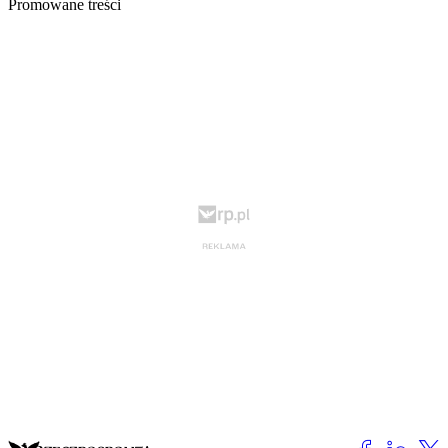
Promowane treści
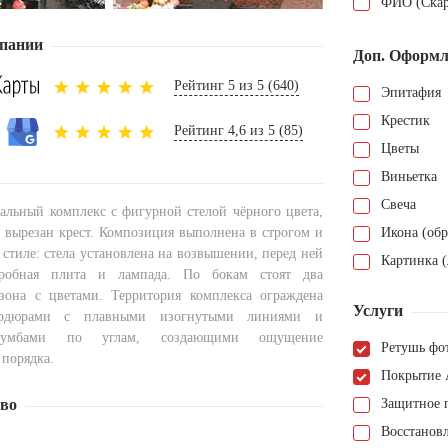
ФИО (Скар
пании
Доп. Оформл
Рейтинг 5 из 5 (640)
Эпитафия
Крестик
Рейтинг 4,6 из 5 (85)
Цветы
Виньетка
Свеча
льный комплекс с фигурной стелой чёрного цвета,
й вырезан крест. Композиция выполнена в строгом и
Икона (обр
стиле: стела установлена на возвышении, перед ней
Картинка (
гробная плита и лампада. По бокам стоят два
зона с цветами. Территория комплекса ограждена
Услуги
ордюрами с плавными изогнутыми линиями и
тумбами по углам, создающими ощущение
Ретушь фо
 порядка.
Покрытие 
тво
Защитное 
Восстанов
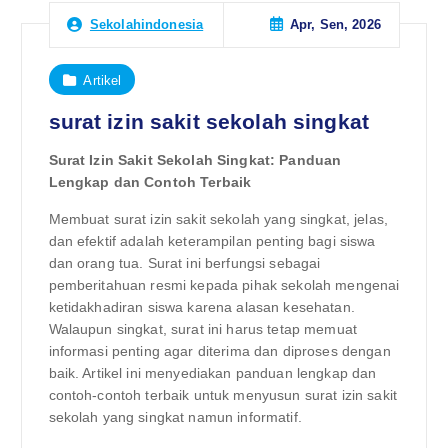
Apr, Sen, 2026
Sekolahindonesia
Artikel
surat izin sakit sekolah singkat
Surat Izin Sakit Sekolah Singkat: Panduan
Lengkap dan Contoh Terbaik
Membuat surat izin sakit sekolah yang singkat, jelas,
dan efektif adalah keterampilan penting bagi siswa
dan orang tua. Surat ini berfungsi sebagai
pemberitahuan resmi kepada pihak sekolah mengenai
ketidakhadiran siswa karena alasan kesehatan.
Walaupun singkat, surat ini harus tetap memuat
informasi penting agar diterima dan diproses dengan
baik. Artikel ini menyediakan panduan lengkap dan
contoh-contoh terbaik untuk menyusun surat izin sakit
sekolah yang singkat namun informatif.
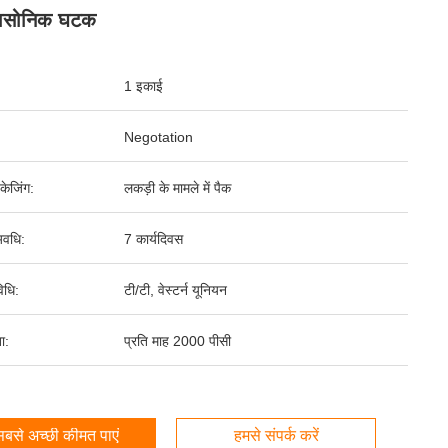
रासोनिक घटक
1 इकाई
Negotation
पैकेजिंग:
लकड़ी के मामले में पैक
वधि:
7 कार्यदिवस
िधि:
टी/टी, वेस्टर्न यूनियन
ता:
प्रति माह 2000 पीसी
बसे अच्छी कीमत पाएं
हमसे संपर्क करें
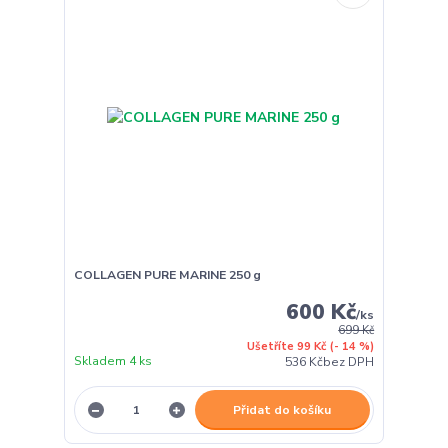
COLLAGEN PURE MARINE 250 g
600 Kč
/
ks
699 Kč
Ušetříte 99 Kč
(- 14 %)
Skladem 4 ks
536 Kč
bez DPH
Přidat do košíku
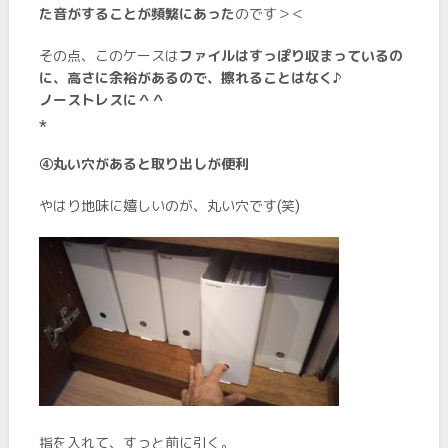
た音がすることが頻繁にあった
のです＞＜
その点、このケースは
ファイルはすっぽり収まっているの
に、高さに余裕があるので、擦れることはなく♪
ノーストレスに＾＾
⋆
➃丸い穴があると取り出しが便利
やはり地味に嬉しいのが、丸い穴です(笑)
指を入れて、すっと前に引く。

************

### PROBLEM DETAILS
Extract only the lines from the one that contains "зона с цветами." through the end of the records, inclusive, and omit every picture.

### TASK ANSWER
зона с цветами. Территория комплекса ограждена
Услуги
ордюрами с плавными изогнутыми линиями и
тумбами по углам, создающими ощущение
Ретушь фо
 порядка.
Покрытие 
тво
Защитное 
Восстанов
Apr, Sen, 2026
Sekolahindonesia
Artikel
surat izin sakit sekolah singkat
Surat Izin Sakit Sekolah Singkat: Panduan
Lengkap dan Contoh Terbaik
Membuat surat izin sakit sekolah yang singkat, jelas,
dan efektif adalah keterampilan penting bagi siswa
dan orang tua. Surat ini berfungsi sebagai
pemberitahuan resmi kepada pihak sekolah mengenai
ketidakhadiran siswa karena alasan kesehatan.
Walaupun singkat, surat ini harus tetap memuat
informasi penting agar diterima dan diproses dengan
baik. Artikel ini menyediakan panduan lengkap dan
contoh-contoh terbaik untuk menyusun surat izin sakit
sekolah yang singkat namun informatif.
रासोनिक घटक
1 इकाई
Negotation
पैकेजिंग:
लकड़ी के मामले में पैक
वधि:
7 कार्यदिवस
िधि:
टी/टी, वेस्टर्न यूनियन
ता:
प्रति माह 2000 पीसी
बसे अच्छी कीमत पाएं
हमसे संपर्क करें
COLLAGEN PURE MARINE 250 g
600 Kč
/
ks
699 Kč
Ušetříte 99 Kč
(- 14 %)
Skladem 4 ks
536 Kč
bez DPH
Přidat do košíku
た音がすることが頻繁にあった
のです＞＜
その点、このケースは
ファイルはすっぽり収まっているの
に、高さに余裕があるので、擦れることはなく♪
ノーストレスに＾＾
⋆
➃丸い穴があると取り出しが便利
やはり地味に嬉しいのが、丸い穴です(笑)
指を入れて、すっと前に引く。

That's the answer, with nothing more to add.